Napa is home to some of the most remarkable wineries in the world. Some are large -- producing more than 100,000 cases per year, and some are small -- producing fewer than 5,000 cases per year. Many of these operations are family-owned, while larger entities and corporations own other brands. But like many businesses -- and make no mistake, making wine is definitely a business -- larger corporations are making significant acquisitions, buying up family-owned wineries in Napa Valley and throughout the world.

Next week Part two of three: Homespun family-owned wines

Now, I have nothing against corporate-owned wineries. Many of them are very dedicated to producing quality wines, and I have written about many excellent wines made by corporate-owned wineries in this column throughout the years. But there is something uniquely charming about family-owned wineries. Somehow, these family-run enterprises seem a bit more intimate. There is something more personal about these wineries, particularly if you are fortunate enough to meet with the family behind the label. And so it was that Cindy and I recently found ourselves in Napa Valley, in search of family-owned wineries, both large and small. Our stay began with the pleasant and delightful accommodations offered at the Wine Country Inn & Gardens, located just outside downtown St. Helena.

Ned and Marge Smith had the idea to build a bed and breakfast inn, a la New England. They visited classic inns of that region and decided they wanted to replicate the casual comfort these inns were known for. In addition to the antiques and local artists featured in the charming breakfast area, most rooms are adorned with fireplaces and balconies or patios that afford great views of the surrounding vineyards and gardens. My favorite amenity is the complimentary car service that will take guests to most restaurants in the valley and then pick them up, affording passengers the luxury of enjoying wine with dinner.

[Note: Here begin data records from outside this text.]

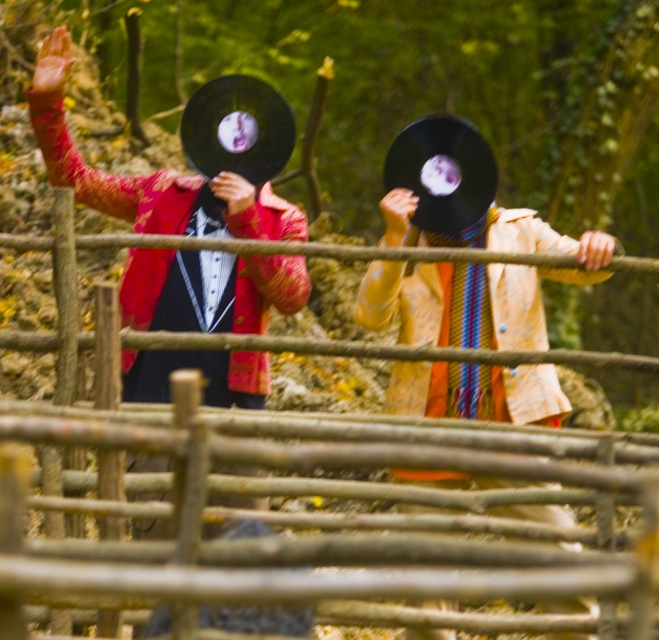 You are a photographer trying to capture a clear shot of the wooden at center and the matte black vinyl record at left. Since the fence is in focus, which object will appear more blurred in the photo?

The matte black vinyl record at left will appear more blurred because it is smaller than the wooden at center, which is larger and likely closer to the camera focus point.

You are a photographer trying to capture a clear shot of the wooden at center and the matte black vinyl record at left. Which object should you focus on first to ensure it appears sharp in your photo?

The wooden at center is closer to the viewer than the matte black vinyl record at left, so you should focus on the wooden at center first to ensure it appears sharp in your photo. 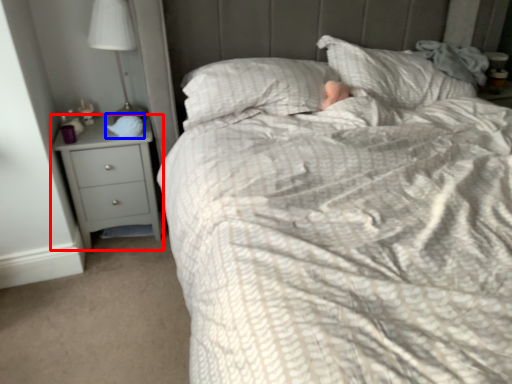 Question: Among these objects, which one is farthest to the camera, chest of drawers (highlighted by a red box) or sleeping bag (highlighted by a blue box)?

Choices:
 (A) chest of drawers
 (B) sleeping bag

Answer: (B) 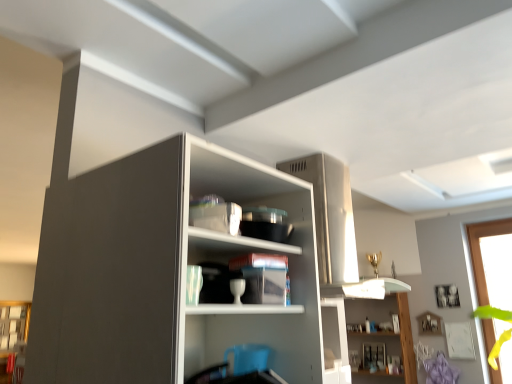 Question: From the image's perspective, does transparent glass window at right appear lower than white glossy shelf at upper center, arranged as the second shelf when viewed from the top?

Choices:
 (A) yes
 (B) no

Answer: (B)

Question: Does transparent glass window at right have a smaller size compared to white glossy shelf at upper center, placed as the 1th shelf when sorted from back to front?

Choices:
 (A) no
 (B) yes

Answer: (A)

Question: Does transparent glass window at right have a greater width compared to white glossy shelf at upper center, the 1th shelf ordered from the bottom?

Choices:
 (A) yes
 (B) no

Answer: (A)

Question: Is transparent glass window at right looking in the opposite direction of white glossy shelf at upper center, acting as the second shelf starting from the front?

Choices:
 (A) yes
 (B) no

Answer: (B)

Question: Considering the relative sizes of transparent glass window at right and white glossy shelf at upper center, which ranks as the 1th shelf in right-to-left order, in the image provided, is transparent glass window at right bigger than white glossy shelf at upper center, which ranks as the 1th shelf in right-to-left order,?

Choices:
 (A) no
 (B) yes

Answer: (B)

Question: Does transparent glass window at right have a lesser width compared to white glossy shelf at upper center, which ranks as the 1th shelf in right-to-left order?

Choices:
 (A) yes
 (B) no

Answer: (B)

Question: From a real-world perspective, is white glossy shelf at upper center, which ranks as the 1th shelf in right-to-left order, over transparent glass window at right?

Choices:
 (A) no
 (B) yes

Answer: (A)

Question: Is white glossy shelf at upper center, acting as the second shelf starting from the front, outside transparent glass window at right?

Choices:
 (A) no
 (B) yes

Answer: (B)

Question: Does white glossy shelf at upper center, which ranks as the 1th shelf in right-to-left order, have a lesser height compared to transparent glass window at right?

Choices:
 (A) no
 (B) yes

Answer: (B)

Question: Is the position of white glossy shelf at upper center, which ranks as the 1th shelf in right-to-left order, less distant than that of transparent glass window at right?

Choices:
 (A) no
 (B) yes

Answer: (A)

Question: Considering the relative sizes of white glossy shelf at upper center, arranged as the second shelf when viewed from the top, and transparent glass window at right in the image provided, is white glossy shelf at upper center, arranged as the second shelf when viewed from the top, smaller than transparent glass window at right?

Choices:
 (A) yes
 (B) no

Answer: (A)

Question: Is transparent glass window at right surrounded by white glossy shelf at upper center, arranged as the second shelf when viewed from the top?

Choices:
 (A) yes
 (B) no

Answer: (B)

Question: Is transparent glass window at right closer to camera compared to matte cardboard box at center, which ranks as the 1th shelf in front-to-back order?

Choices:
 (A) yes
 (B) no

Answer: (B) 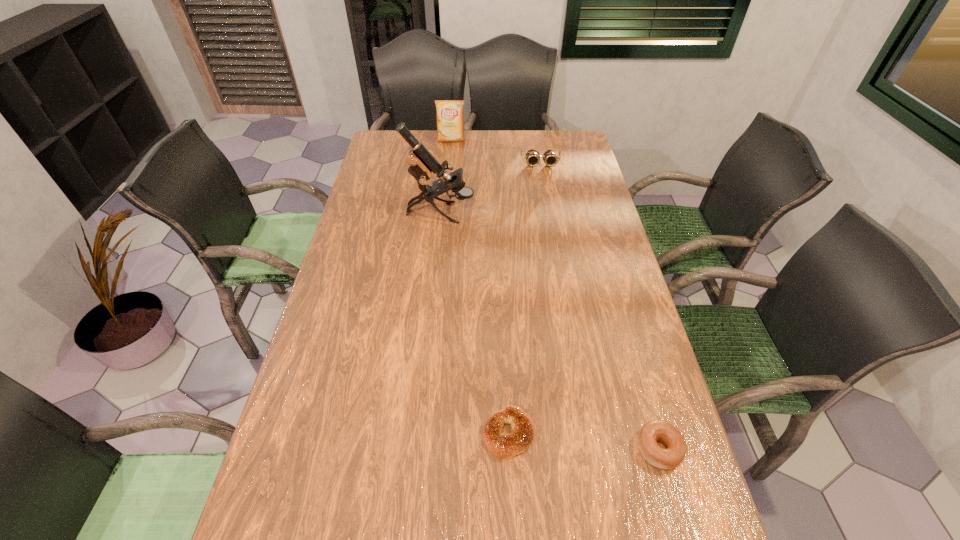 At what (x,y) coordinates should I click in order to perform the action: click on free location that satisfies the following two spatial constraints: 1. on the front-facing side of the farthest object; 2. through the eyepiece of the tallest object. Please return your answer as a coordinate pair (x, y). The height and width of the screenshot is (540, 960). Looking at the image, I should click on (444, 213).

In order to click on vacant area that satisfies the following two spatial constraints: 1. on the front-facing side of the farthest object; 2. on the right side of the third object from left to right in this screenshot , I will do `click(425, 434)`.

At what (x,y) coordinates should I click in order to perform the action: click on vacant space that satisfies the following two spatial constraints: 1. on the front-facing side of the fourth shortest object; 2. through the eyepiece of the tallest object. Please return your answer as a coordinate pair (x, y). Looking at the image, I should click on (444, 213).

In order to click on blank area in the image that satisfies the following two spatial constraints: 1. on the front-facing side of the fourth shortest object; 2. on the right side of the right bagel in this screenshot , I will do `click(423, 449)`.

Image resolution: width=960 pixels, height=540 pixels. Find the location of `vacant space that satisfies the following two spatial constraints: 1. through the eyepiece of the third object from left to right; 2. on the left side of the microscope`. vacant space that satisfies the following two spatial constraints: 1. through the eyepiece of the third object from left to right; 2. on the left side of the microscope is located at coordinates (419, 434).

Where is `free spot that satisfies the following two spatial constraints: 1. on the front-facing side of the farthest object; 2. through the eyepiece of the microscope`? free spot that satisfies the following two spatial constraints: 1. on the front-facing side of the farthest object; 2. through the eyepiece of the microscope is located at coordinates [x=444, y=213].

Our first day began with Tim Milos, the winemaker for Hidden Ridge Vineyards. Surrounded by gnarled oak and Manzanita forests on the southern and western slopes of Spring Mountain in the Mayacamas mountain range, Hidden Ridge Vineyard is so remote only heavy-duty four-wheel-drive vehicles can reach it. Fortunately, Tim had the truck for the drive up the rugged location where the 55-acre vineyard was developed and planted by husband-and-wife team Casidy Ward and Lynn Hofacket. The Oklahoma natives purchased the property in 1991 as a location for a home in the country. However, the site ultimately proved a better choice for grapes than for people, and they found their Cabernet Sauvignon thrived on the otherwise inhospitable mountain slopes at elevations ranging from 900 to 1,700 feet.

After six years of developing the vineyard, Hofacket and Ward began selling their cabernet fruit in 2000. In 2001, the couple began to make small batches of wine with their mountain fruit and the Hidden Ridge label was born. Today, production is up to 3,600 cases, with all of the fruit dedicated for the Hidden Ridge Vineyard label.

At $45, the 2006 Hidden Ridge Cabernet Sauvignon, Sonoma is one of the most remarkable bottles of wine out of California I have had the pleasure to sample. It possesses extraordinary elegance, with an expansive nose of black tea, currants, bramble and hints of vanilla. There is purity and depth on the palate, with flavors of blackberry, dark plum and clove. Additional notes of mocha and melted licorice glide in on the plush finish, buoyed by sweet tannins that provide excellent structure now and suggest the ability to age it for another 10-plus years.

Our next stop was the Frank Family Vineyards, located in the former Kornell Champagne Cellars on the site of the historic Larkmead winery in Calistoga. Longtime Disney executive Rich Frank and his wife, Connie, own this operation. In 1992, Rich received a midnight phone call from longtime friend and Napa Valley winery owner Koerner Rombauer, who told him that the Larkmead property was for sale. Twenty-four hours later, Rich and Koerner bought the winery. In January 2007, Rich Frank and his family purchased Rombauer's share and assumed total control of Frank Family Vineyards. Today, it is truly a family affair.

We had the pleasure of tasting through the Frank Family portfolio with winemaker Todd Graff, who joined the winery in 2003. I really liked the 2008 Frank Family Vineyards Napa Valley Chardonnay ($35), where scents of white peach, roasted nuts and brioche combine on the fragrant bouquet. Mouth-filling flavors of apple, nectarine and pear fill out the front of the palate while notes of lemon and toasty oak round out the lush finish. Subtle hints of vanilla add just the right accent, thanks to a judicious use of oak -- the wine was barrel-fermented in one-third new oak, one-third once-used oak and one-third twice-used oak. I was equally impressed with the Napa Valley Zinfandel ($38) and Napa Valley Cabernet Sauvignon ($45), which both represent good values for quality Napa wines.